[Saved data entries]
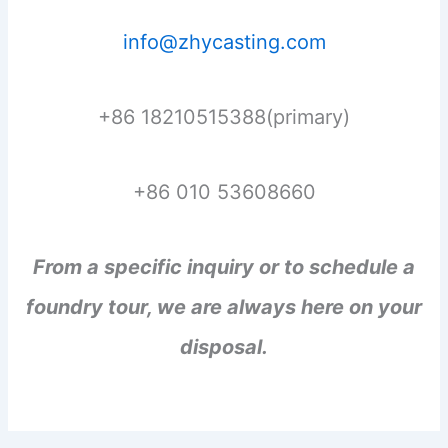
info@zhycasting.com
+86 18210515388(primary)
+86 010 53608660
From a specific inquiry or to schedule a
foundry tour, we are always here on your
disposal.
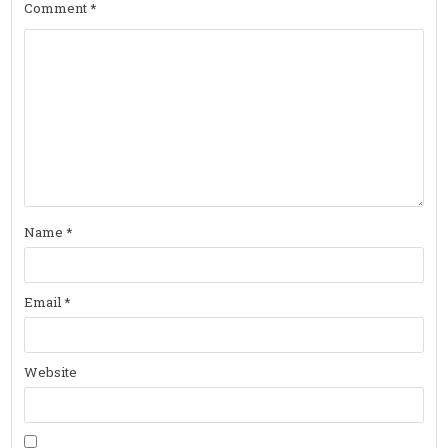
Comment
*
Name
*
Email
*
Website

## [Exercise directions]
Each entry above is to be restated exactly, without its images.

## [Written response]
info@zhycasting.com
+86 18210515388(primary)
+86 010 53608660
From a specific inquiry or to schedule a
foundry tour, we are always here on your
disposal.
Comment
*
Name
*
Email
*
Website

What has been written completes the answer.